MagTape

MagTape is a Policy-as-Code tool for Kubernetes that allows for evaluating Kubernetes resources against a set of defined policies to inform and enforce best practice configurations. MagTape includes variable policy enforcement, notifications, and targeted metrics.

MagTape builds on the Kubernetes Admission Webhook concept and uses Open Policy Agent (OPA) for its generic policy language and engine.

Our goal with MagTape is to show an example of wrapping additional business logic and features around OPA's core, not to be a competitor. While MagTape is not primarily meant to be a security tool, it can easily enforce security policy.

Overview

MagTape examines kubernetes objects against a set of defined policies (best practice configurations/security concepts) and can deny/alert on objects that fail policy checks. The webhook is written in Python using the Flask framework.

Prereqs

A modern version of Kubernetes with the admissionregistration.k8s.io API enabled.
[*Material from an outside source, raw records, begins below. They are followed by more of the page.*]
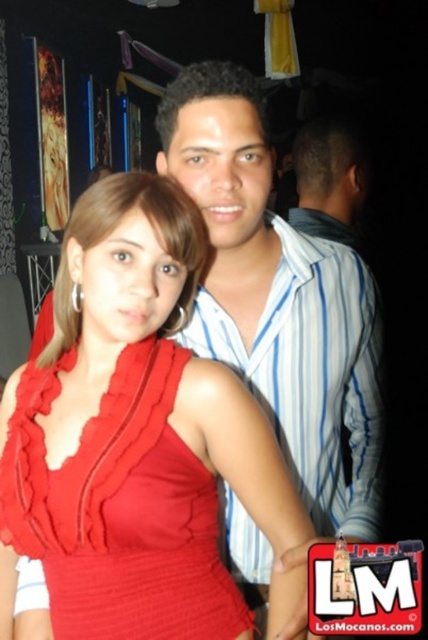 Between striped cotton shirt at upper center and matte blue shirt at center, which one is positioned higher?

Positioned higher is matte blue shirt at center.

Between striped cotton shirt at upper center and matte blue shirt at center, which one appears on the left side from the viewer's perspective?

Positioned to the left is striped cotton shirt at upper center.

Is point (359, 416) less distant than point (350, 243)?

Yes.

The height and width of the screenshot is (640, 428). Identify the location of striped cotton shirt at upper center. (312, 372).

Which is in front, point (190, 628) or point (365, 150)?

Positioned in front is point (190, 628).

Identify the location of red satin dress at center. This screenshot has width=428, height=640. (119, 509).

Who is higher up, red satin dress at center or striped cotton shirt at upper center?

striped cotton shirt at upper center

From the picture: Is red satin dress at center bigger than striped cotton shirt at upper center?

No.

Who is more distant from viewer, (x=55, y=488) or (x=297, y=269)?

Verify that by the following command:

$ kubectl api-versions | grep admissionregistration.k8s.io

The result should be:

admissionregistration.k8s.io/v1beta1

In addition, the MutatingAdmissionWebhook and ValidatingAdmissionWebhook admission controllers should be added and listed in the correct order in the admission-control flag of kube-apiserver.

NOTE: MagTape has been tested and is known to work for Kubernetes versions 1.13+ on various Distros/Cloud Providers (DOKS, GKE, EKS, AKS, PKS, and KinD)

Permissions

MagTape requires cluster-admin permissions to deploy to Kubernetes since it requires access to create/read/update/delete cluster scoped resources (ValidatingWebhookConfigurations, Events, etc.)

MagTape's default RBAC permissions include get, list, and watch access to Secret resources across all namespaces in the cluster. This is to allow for lookup of user-defined Slack Incoming Webhook URL's. If this feature is not needed. the magtape-read ClusterRole can be adjusted to remove these permissions.

Quickstart

You can use the following command to install MagTape and the example policies from this repo with sane defaults. This won't have all features turned on as they require more configuration up front. Please see the Advanced Install section for more details.

NOTE: The quickstart installation is not meant for production use. Please read through the Advanced Install and Cautions sections, and as always, use your best judgement when configuring MagTape for production scenarios.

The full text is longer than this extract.